Lots to consider. Little wonder there's differing opinions on it all.
There is a simple and easy scientific test we can perform to measure the length of the American coast.
1. Pick 1-mile long straight line somewhere along the coast, and straighten the coast out along this line. This is our control segment.
2. Obtain and set aside about 300 billion barrels of oil.
3. Stop all ocean and wind currents.
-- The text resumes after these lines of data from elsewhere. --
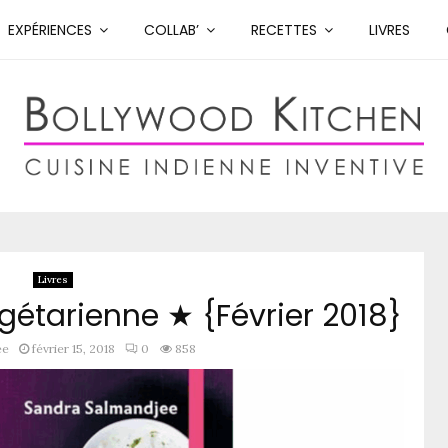
EXPÉRIENCES
COLLAB’
RECETTES
LIVRES
Livres
gétarienne ★ {Février 2018}
ee
février 15, 2018
0
858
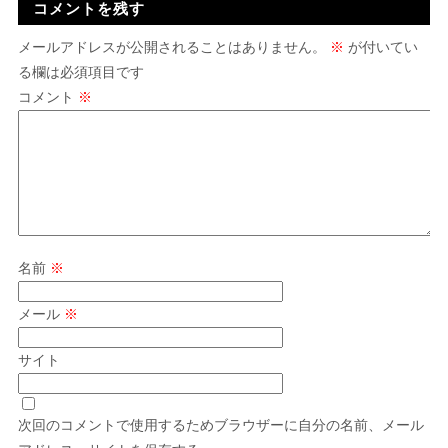
コメントを残す
メールアドレスが公開されることはありません。
※
が付いてい
る欄は必須項目です
コメント
※
名前
※
メール
※
サイト
次回のコメントで使用するためブラウザーに自分の名前、メール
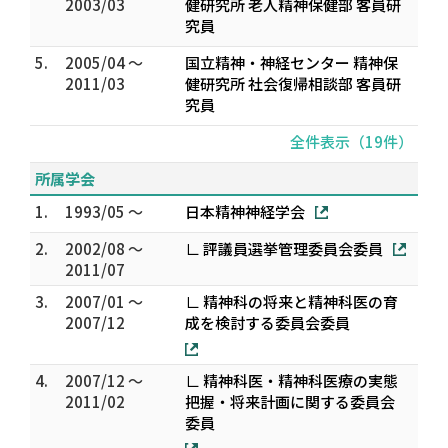
2003/03
健研究所 老人精神保健部 客員研
究員
5.
2005/04 ～
国立精神・神経センター 精神保
2011/03
健研究所 社会復帰相談部 客員研
究員
全件表示（19件）
所属学会
1.
1993/05 ～
日本精神神経学会
2.
2002/08 ～
∟ 評議員選挙管理委員会委員
2011/07
3.
2007/01 ～
∟ 精神科の将来と精神科医の育
2007/12
成を検討する委員会委員
4.
2007/12 ～
∟ 精神科医・精神科医療の実態
2011/02
把握・将来計画に関する委員会
委員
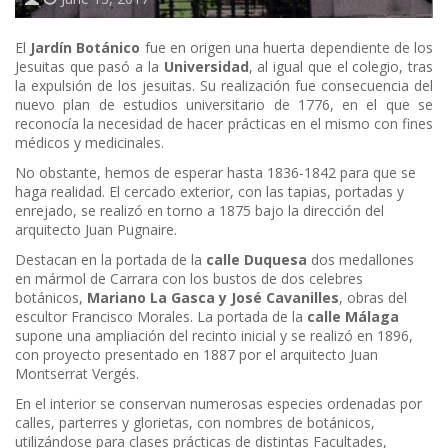
El
Jardín Botánico
fue en origen una huerta dependiente de los
Jesuitas que pasó a la
Universidad
, al igual que el colegio, tras
la expulsión de los jesuitas. Su realización fue consecuencia del
nuevo plan de estudios universitario de 1776, en el que se
reconocía la necesidad de hacer prácticas en el mismo con fines
médicos y medicinales.
No obstante, hemos de esperar hasta 1836-1842 para que se
haga realidad. El cercado exterior, con las tapias, portadas y
enrejado, se realizó en torno a 1875 bajo la dirección del
arquitecto Juan Pugnaire.
Destacan en la portada de la
calle Duquesa
dos medallones
en mármol de Carrara con los bustos de dos celebres
botánicos,
Mariano La Gasca y José Cavanilles
, obras del
escultor Francisco Morales. La portada de la
calle Málaga
supone una ampliación del recinto inicial y se realizó en 1896,
con proyecto presentado en 1887 por el arquitecto Juan
Montserrat Vergés.
En el interior se conservan numerosas especies ordenadas por
calles, parterres y glorietas, con nombres de botánicos,
utilizándose para clases prácticas de distintas Facultades,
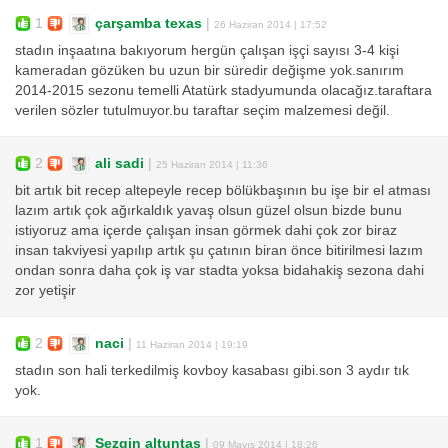
1
çarşamba texas
|
26 Haziran 2014 | 17:52
stadın inşaatına bakıyorum hergün çalışan işçi sayısı 3-4 kişi
kameradan gözüken bu uzun bir süredir değişme yok.sanırım
2014-2015 sezonu temelli Atatürk stadyumunda olacağız.taraftara
verilen sözler tutulmuyor.bu taraftar seçim malzemesi değil.
2
ali sadi
|
25 Haziran 2014 | 11:36
bit artık bit recep altepeyle recep bölükbaşının bu işe bir el atması
lazım artık çok ağırkaldık yavaş olsun güzel olsun bizde bunu
istiyoruz ama içerde çalışan insan görmek dahi çok zor biraz
insan takviyesi yapılıp artık şu çatının biran önce bitirilmesi lazım
ondan sonra daha çok iş var stadta yoksa bidahakiş sezona dahi
zor yetişir
2
naci
|
11 Haziran 2014 | 19:19
stadın son hali terkedilmiş kovboy kasabası gibi.son 3 aydır tık
yok.
1
Sezgin altuntaş
|
09 Mayıs 2014 | 18:26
Alternatively, if that is considered infeasible, completely wall off and cover the entire coast.
4. Evenly distribute the oil within the stilled coastal waters (Even distribution by surface area).
5. Once the oil settles, extract and measure the amount of oil recovered from the entire coast.
6. Divide the amount of oil recovered from the entire coastline by the amount of oil recovered from the mile-long control segment.
The result should be a close and objective approximation of the length of our beautiful American coast in miles.
You could use Earth latitude / longitude rasterization to a particular resolution good enough in any region of the Earth (except for the pole regions, maybe), and measure the coast lines by measuring the lengths of the areas they go through.
Or you could line circles of fixed radius along the coast line, e.g. such that the coast line goes right through their centers and measure how many such objects there are.
The results would be within a very finite margin of error, and even universally applicable on Earth.
To get somewhat consistent results even for different countries, you would need to start from several satellite images from high and low tides and average out over maybe a year.
Even then, the length may change over time though.
It's not about "real" length, e.g. as in how many atoms you need to build the coast line (as there is no such thing that could be measurable - the tides are changing that values significantly)... hm, but thinking again, maybe, you could rasterize with atomic resolution and determine the number of atoms within that huge margin of error.
In addition to the coastline being a fractal pattern, there is the fact that the coastline is constantly changing, at many levels. The tides go in and out, erosion deposits silt at the mouths of rivers, hurricanes wipe away beaches. Not only are coastlines un-measurable because of their complex shape, but because it's a moving target.
...and if you take the time to measure, the length of the coastline increases almost infinitely as you increase the resolution of the measurement system. What is the perimeter of a fractal?
Am I the only one who thinks that the "coastline" is not a well-defined object? Apart from the issue with rivers, which has been mentioned, the sea and the land do not meet at a precise, static line, but it is changing at all kinds of timescales. Go to a beach and try to measure a short stretch of "coastline" with a ruler. What is the coastline here https://www.youtube.com/watch?v=cO_IFJaWmhA https://www.youtube.com/watch?v=MD0tXdSsnBA ?
High tide or ow tide.
"The US coastline is X miles long at a resolution of Y centimeters". There. FTFY.
Take the area between the highest high tide and the lowest low tide. Find the length of the shortest curve in this area that goes from border to border. Ignore overhangs.
Quick, somebody spend an absurd amount of taxpayer dollars to answer a question that nobody cares about! And the answer will very constantly because the coastline is always changing due to erosion, deposition, etc.
But hey! I'm sure somebody somewhere will get a billion-dollar grant to study this "problem" and provide a 6,000-page report to Congress that will never be read by anyone.
In the end they will lay their freedom at our feet and say to us, Make us your slaves, but feed us. - Fyodor Dostoyevsky
It's in the name - coastLINE. It's a LINE. No curves, etc. I have a feeling someone had a bet and they tried to re-define what a coastline is. Here we are.
Not hard.
If only there were some way to take pictures from space...
maybe we could compile a database of high resolution pictures from space, from a bunch of artificial cameras orbiting the earth somehow, and have it cover the entire u.s.
the we could just make some kind of program that detects the edges -- call it, hmm... -- an edge detection algorithm. that sounds like a good name.